In [1]:
#Dependencies
import numpy as np
import pandas as pd
from pathlib import Path
from sklearn.model_selection import train_test_split
from sklearn.preprocessing import StandardScaler
from sklearn.linear_model import LogisticRegression
from sklearn.ensemble import RandomForestClassifier

In [2]:
#Loading data
df = pd.read_csv('Resources/lending_data.csv')
df.head()

Unnamed: 0,loan_size,interest_rate,borrower_income,debt_to_income,num_of_accounts,derogatory_marks,total_debt,loan_status
0,10700.0,7.672,52800,0.431818,5,1,22800,0
1,8400.0,6.692,43600,0.311927,3,0,13600,0
2,9000.0,6.963,46100,0.349241,3,0,16100,0
3,10700.0,7.664,52700,0.43074,5,1,22700,0
4,10800.0,7.698,53000,0.433962,5,1,23000,0


In [3]:
#Defining features and target sets
y = df['loan_status']
X = df.drop('loan_status', axis=1)

In [4]:
#Splitting data into training and testing sets, scaling data
X_train, X_test, y_train, y_test = train_test_split(X, y, random_state=1)
scaler = StandardScaler().fit(X_train)
X_train_scaled = scaler.transform(X_train)
X_test_scaled = scaler.transform(X_test)

## Model Prediction
Which model will yield better results: a logistic regression, or a random forest classifier?

For the data used, a random forest classifier would probably yield better results.
A logistic regression is best suited for categorical data, of which there aren't many strict defined categories that the dataset can be sorted by.
It also isn't clear if there is a logistic relationship between the tens of thousands of data points.
To have the best chance of successful determination, a model that would resample the many variations within a large dataset would be preferred.

In [7]:
#Logistic Regression
clf_lr = LogisticRegression(max_iter=1000)
clf_lr.fit(X_train_scaled, y_train)
print(f'Training data score for Logistic Regression: {clf_lr.score(X_train_scaled, y_train)}')
print(f'Testing data score for Logistic Regression: {clf_lr.score(X_test_scaled, y_test)}')

Training data score for Logistic Regression: 0.9942908240473243
Testing data score for Logistic Regression: 0.9936545604622369


In [8]:
#Random Forest Classifier
clf_fr = RandomForestClassifier(random_state=1, n_estimators=1000).fit(X_train_scaled, y_train)
print(f'Training data score for Random Forest Classification: {clf_fr.score(X_train_scaled, y_train)}')
print(f'Testing data score for Random Forest Classification: {clf_fr.score(X_test_scaled, y_test)}')

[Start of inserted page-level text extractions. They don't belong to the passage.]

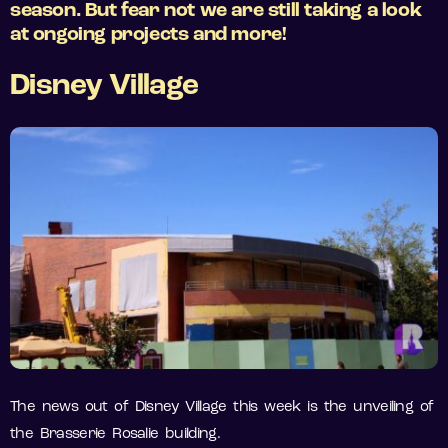
season. But fear not we are still taking a look
at ongoing projects and more!
Disney Village
The news out of Disney Village this week is the unveiling of
the Brasserie Rosalie building.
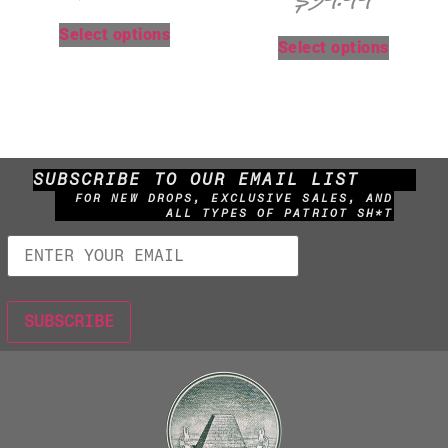
$
39.99
Select options
Select options
SUBSCRIBE TO OUR EMAIL LIST
FOR NEW DROPS, EXCLUSIVE SALES, AND
ALL TYPES OF PATRIOT SH*T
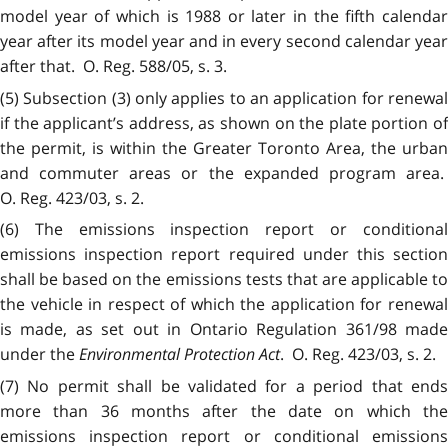
model year of which is 1988 or later in the fifth calendar
year after its model year and in every second calendar year
after that. O. Reg. 588/05, s. 3.
(5) Subsection (3) only applies to an application for renewal
if the applicant’s address, as shown on the plate portion of
the permit, is within the Greater Toronto Area, the urban
and commuter areas or the expanded program area.
O. Reg. 423/03, s. 2.
(6) The emissions inspection report or conditional
emissions inspection report
required under this sectio
shall be based on the emissions tests that are applicable to
the vehicle in respect of which the application for renewal
is made, as set out in Ontario Regulation 361/98 made
under the
Environmental Protection Act
. O. Reg. 423/03, s. 2.
(7) No permit shall be validated for a period that ends
more than 36 months after the date on which the
emissions inspection report or conditional emissions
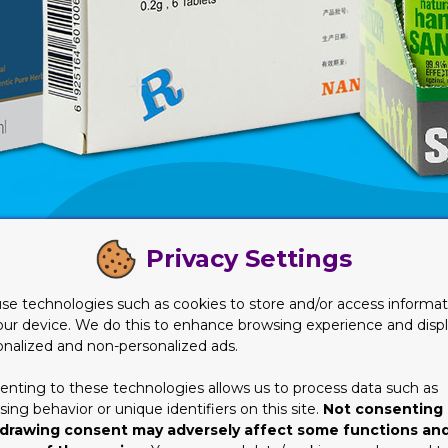
Privacy Settings
 in this article. This is for your own good.
 Needs Will Cost You
se technologies such as cookies to store and/or access informat
our device. We do this to enhance browsing experience and disp
bout the kind of material they need to be using for their produc
onalized and non-personalized ads.
ch idea and/or details about anything related to packaging, how i
enting to these technologies allows us to process data such as
ne or device in a plastic or paper bag? Yes, definitely it’s not rig
ing behavior or unique identifiers on this site.
Not consenting 
already know, it’s probably going back to the same question agai
drawing consent may adversely affect some functions an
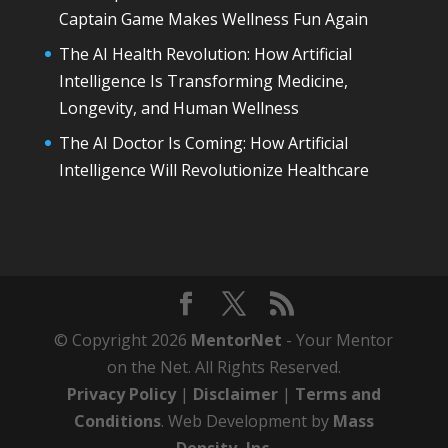
Captain Game Makes Wellness Fun Again
The AI Health Revolution: How Artificial
Intelligence Is Transforming Medicine,
Longevity, and Human Wellness
The AI Doctor Is Coming: How Artificial
Intelligence Will Revolutionize Healthcare
© Copyright 2026
MentorNet
- Your Mentor
on the Net. All Rights Reserved.
Privacy Policy
|
Disclaimer
|
Terms and
Conditions
. Web Development by
Mass
Density, Inc
.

Training data score for Random Forest Classification: 0.9975409272252029
Testing data score for Random Forest Classification: 0.9917973586463062


## Model Results

On creating, fitting, and testing both models, both have proven to be highly accurate in classifying the data, scoring over 99% accuracy.
The highest training data score was with the random forest classifier, which was also the highest score overall.
The highest testing data score, however, was with the logistic regression. It also processed significantly faster than the other method.

With this initial run, the logistic regression produced slightly more accurate results. To get a better picture of the model's performances, more tests would have to be run under different random states and parameters.